SAT and ACT: flawed or functional?
June 8, 2021
This year, 72% of all colleges and universities in the U.S. chose to adopt test-optional policies for 2020-2021 applicants, according to IvyWise. Many such institutions have extended that policy through 2022 and beyond. Some schools have gone test-blind, like the University of California system, which implemented a five-year test-blind pilot program, meaning they will not use SAT or ACT scores as factors in the admission process.
With these new testing practices implemented in schools across the country, The Vanguard surveyed a number of college admission contacts via the school’s college counseling office.
Adam Van der Sluis, associate director of admissions at Macalester College, which implemented a test-optional policy for 2020-21 and 2021-22, explained that a standardized test score is not substantially valuable alone but can help form a fuller picture in combination with a student’s grades.
“Especially when we take into account the academic profile of the school where the applicant attends, it can give us a better sense of a student’s academic preparedness,” he said.
Shane McGuire, an admission counselor at Vanderbilt University, which implemented a test-optional policy for 2020-21 and 2021-22, expressed a similar idea.
“[Standardized testing] essentially provides an additional data point on academic performance and potential at the college level.”
After the completion of a test-optional admissions cycle in the 2020-21 school year, Mr. McGuire added, he could confidently conclude that Vanderbilt gave “no advantage in the admissions process for students who submitted a test score versus those who did not.”
Tara Lindros, associate dean of admission at Wesleyan University, which implemented a test-optional policy for 2020-21 and 2021-22, said although Wesleyan uses test scores, other factors hold more weight.
“They rarely change our decision on applications, and we focus much more heavily on the high school transcript as evidence of a student’s day-to-day academic work and rigor of their courses,” she said.
Meanwhile, at Lewis & Clark College, Senior Assistant Dean of Admissions Hollie Elliot said her institution relies more on high school grades and mainly uses test scores when a student is “on the bubble,” meaning a decision is not already clear.
Lewis & Clark has had doubts about the value of standardized test scores for years, Ms. Elliot said, and has in fact been test-optional since 1991.
“National data clearly points to some serious challenges with ‘standardized’ testing, both in its ability to be impacted by test preparation (for those who can afford it) and its ability to predict what we’re most interested in determining in the admissions process, which is the likelihood that any individual student will succeed in our curriculum.”

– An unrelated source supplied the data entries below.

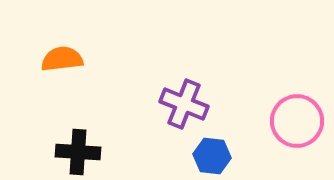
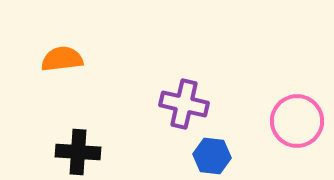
purple cross: rotated 9 degrees counterclockwise
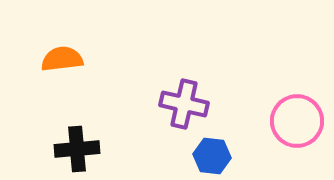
black cross: moved 1 px left, 3 px up; rotated 9 degrees counterclockwise
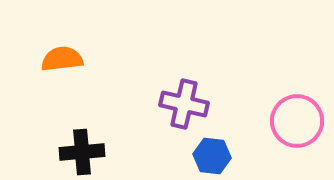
black cross: moved 5 px right, 3 px down
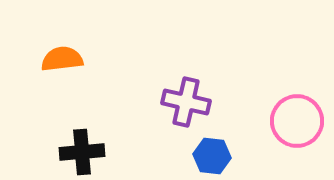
purple cross: moved 2 px right, 2 px up
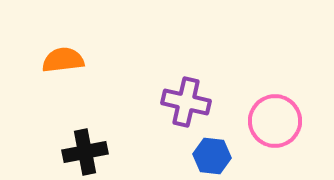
orange semicircle: moved 1 px right, 1 px down
pink circle: moved 22 px left
black cross: moved 3 px right; rotated 6 degrees counterclockwise
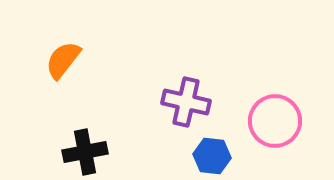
orange semicircle: rotated 45 degrees counterclockwise
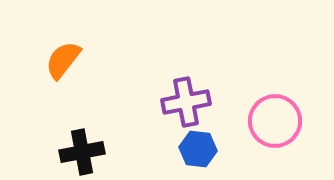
purple cross: rotated 24 degrees counterclockwise
black cross: moved 3 px left
blue hexagon: moved 14 px left, 7 px up
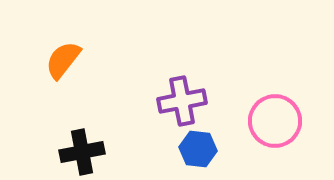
purple cross: moved 4 px left, 1 px up
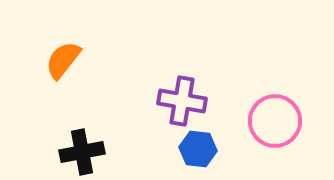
purple cross: rotated 21 degrees clockwise
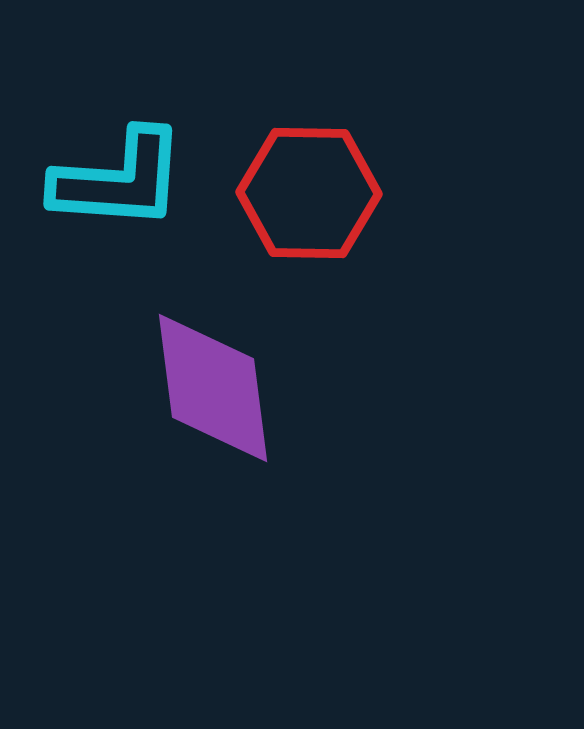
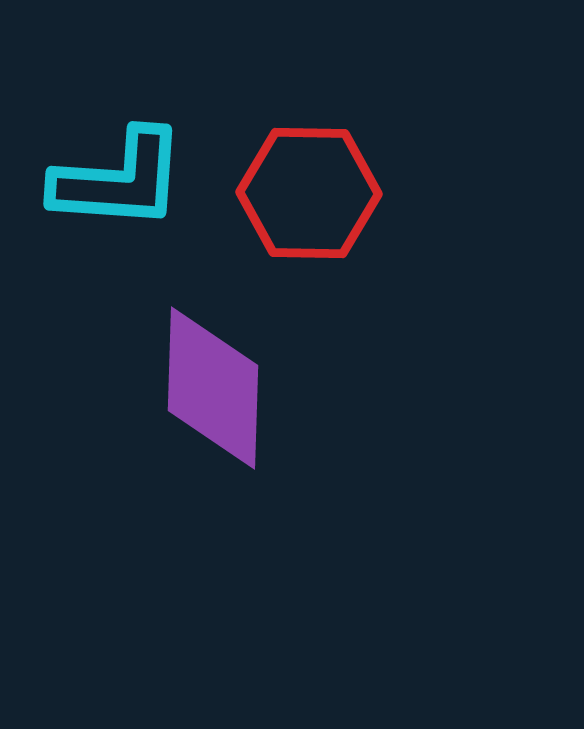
purple diamond: rotated 9 degrees clockwise
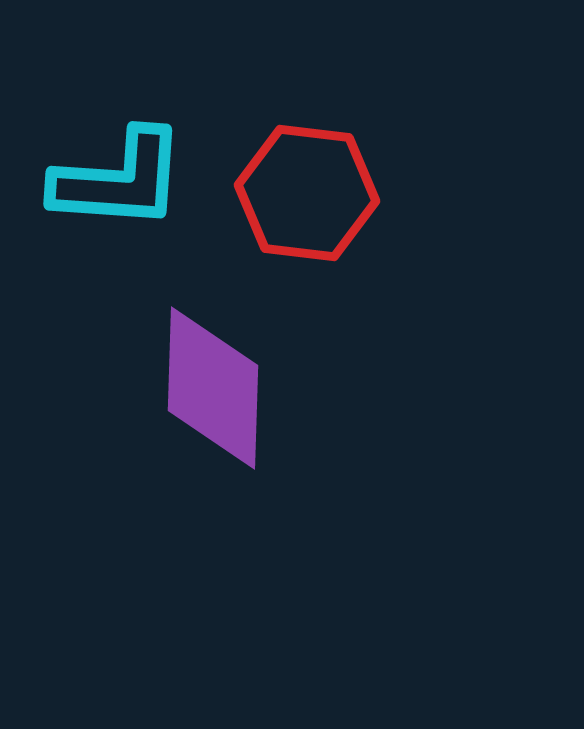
red hexagon: moved 2 px left; rotated 6 degrees clockwise
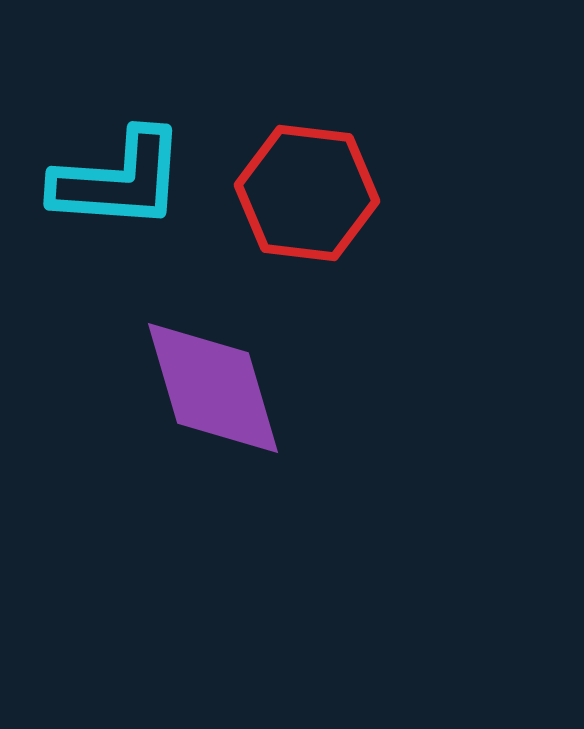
purple diamond: rotated 18 degrees counterclockwise
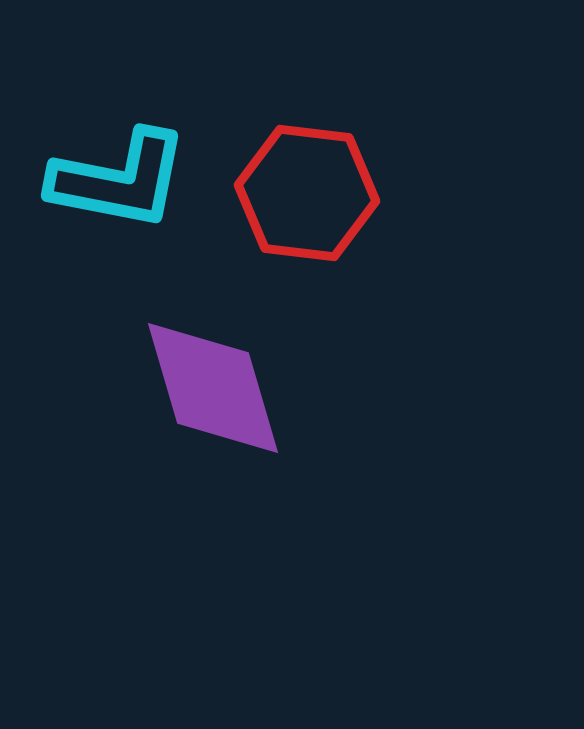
cyan L-shape: rotated 7 degrees clockwise
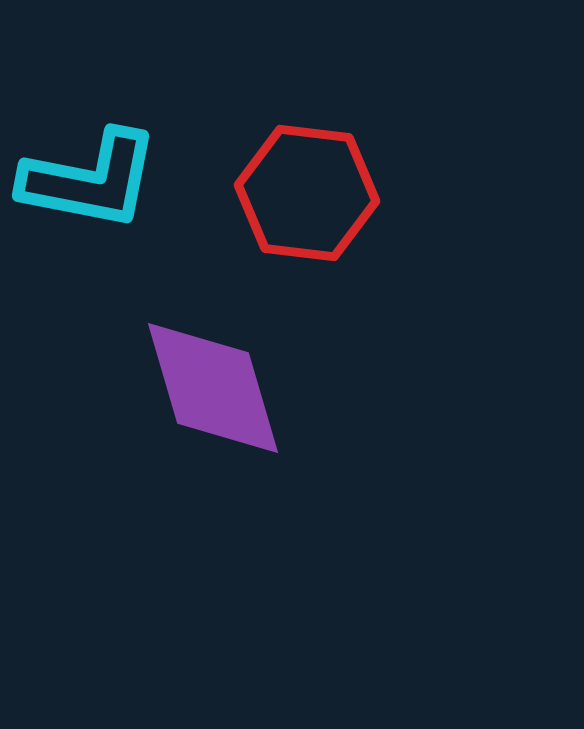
cyan L-shape: moved 29 px left
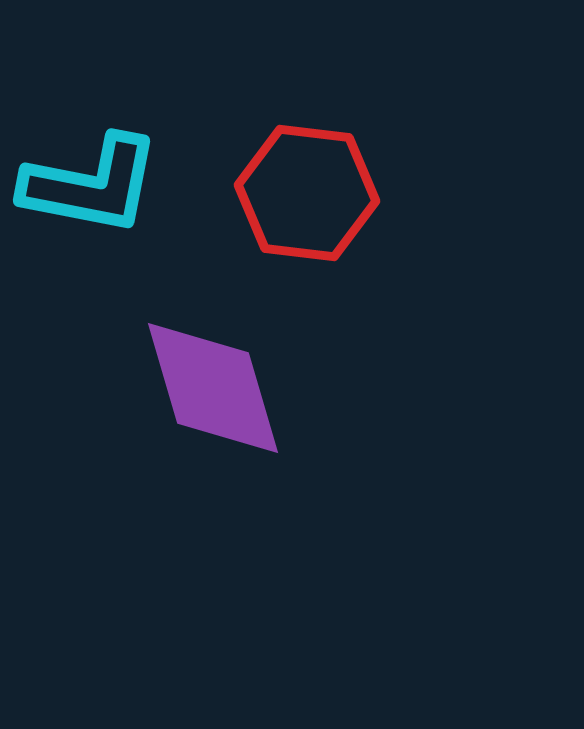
cyan L-shape: moved 1 px right, 5 px down
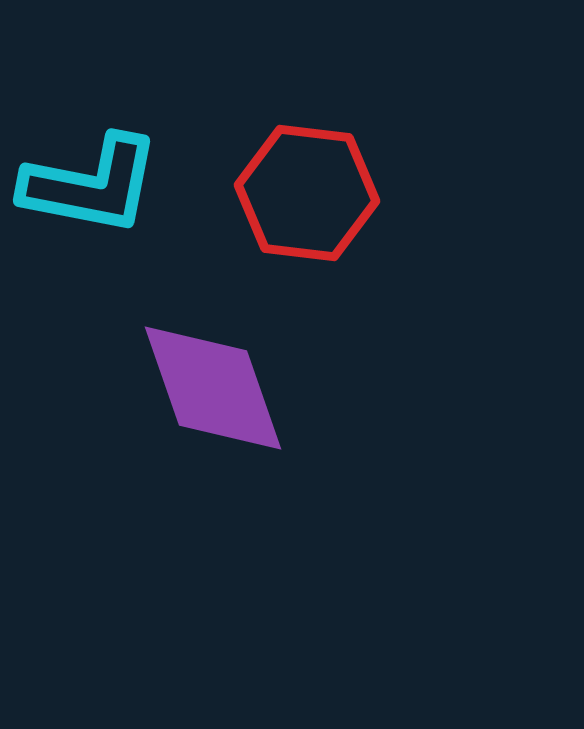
purple diamond: rotated 3 degrees counterclockwise
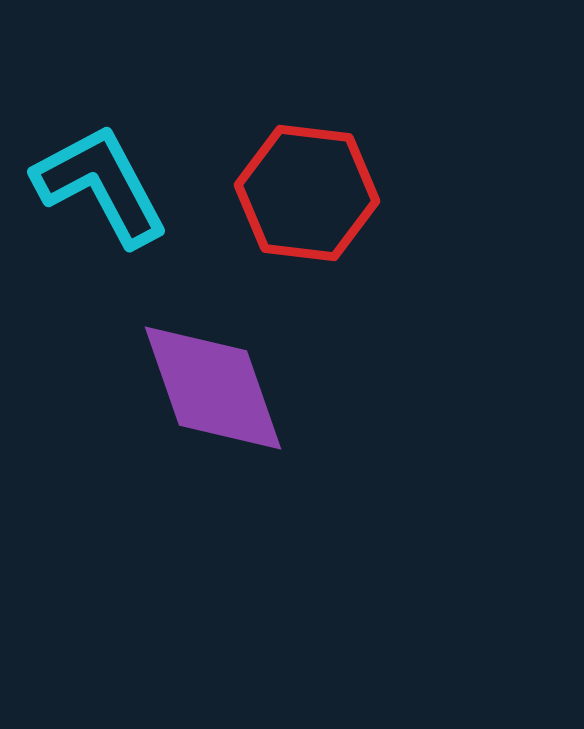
cyan L-shape: moved 10 px right; rotated 129 degrees counterclockwise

Director of International Admission at Ohio Wesleyan University Kristin Crosby said standardized tests ultimately take valuable time and energy that students could use for something else.
“I believe there is far too much emphasis on standardized testing,” she said. “Students spend too much time worrying and preparing for it, families spend too much money on it, and it truly is not a good predictor of student success in the first year of college.”
As a result of many new testing policies across U.S. colleges and universities, Director of College Counseling Amy Selinger said, it was difficult to give students general advice on when and when not to submit scores, and the college counseling office used the middle 50% of scores at a college to determine the value of submitting.
“If your score is at or above, then you’d submit to that school,” Ms. Selinger said. “If not, you wouldn’t.”
Ms. Selinger added that grades and test scores together are the best predictors of success in college, with grades being the better individual indicators.
“I do think that SATs and ACTs are inherently flawed because they are coachable. That being said, there may be students out there who would have benefited from test-taking ability that has helped identify opportunities for them that would have not necessarily been obvious before,” Ms. Selinger said. “But I’m not sure tests are the only way to have that come to fruition. To me, a standardized assessment is the worst form of assessing knowledge because it’s not actually assessing knowledge; it’s assessing your ability to take a test.”